Sophie Erdmann war tatsächlich bei Güttler gewesen. Die beiden kamen, verlegen lächelnd, ins Präsidium, doch Lichthaus hatte ihnen schnell klargemacht, dass sie keinen besseren Moment hätten finden können, um sich zu treffen. Am nächsten Morgen dann die Pressekonferenz, eine kurze Feier mit den Kollegen. Und endlich, endlich hatte er aufbrechen können in einen kleinen Urlaub. Er hatte Müller nicht einmal um Erlaubnis gebeten, hatte ihn nur in Kenntnis gesetzt, kein weiteres Wort mit ihm gesprochen und würde auch in Zukunft so verfahren. Nur das Nötigste.
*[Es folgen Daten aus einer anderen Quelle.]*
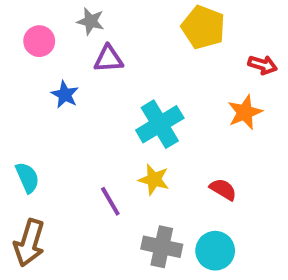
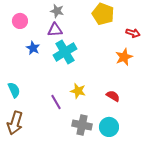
gray star: (91, 21) -> (57, 11), moved
cyan cross: (160, 124) -> (65, 52), moved

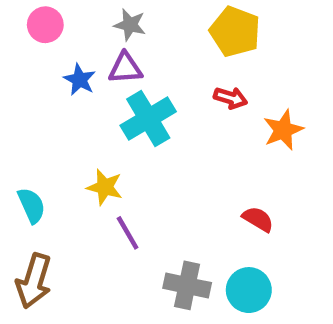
pink circle: (20, 21) -> (45, 25), moved
red arrow: (133, 33) -> (231, 98), moved
blue star: (33, 48) -> (80, 80), moved
yellow star: (78, 91) -> (105, 187), moved

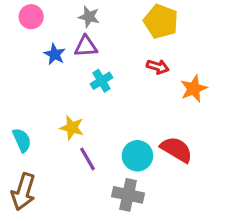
cyan cross: (148, 119) -> (101, 81), size x0.6
red semicircle: (258, 219) -> (176, 150), size x1.5
cyan circle: (249, 290) -> (137, 156), moved

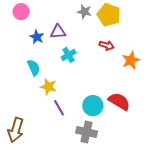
gray star: (89, 17) -> (84, 12), moved
cyan semicircle: (22, 140) -> (34, 68), moved

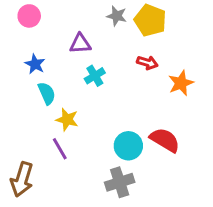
blue star: (37, 37) -> (35, 64), moved
purple line: (59, 108) -> (60, 149), moved
gray cross: (86, 132) -> (120, 182), turned -30

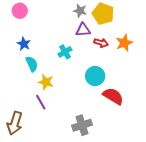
purple triangle: (80, 44) -> (83, 30), moved
orange star: (181, 83) -> (124, 43), moved
cyan circle: (128, 146) -> (95, 76), moved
In Oostkapelle hielt er an und stieg auf die Dünen. Vor ihm breitete sich das Meer aus. Eine blaue Unendlichkeit, die den Menschen so klein machte. Unten spielten Kinder im Sand, Surfer fielen von ihren Brettern, und weiter hinten kamen zwei Reiter. Er setzte sich und genoss den Frieden und die Ruhe. Erst eine Stunde später fuhr er weiter nach Domburg. Ruhig und voller Freude auf seine kleine, aber heile Welt.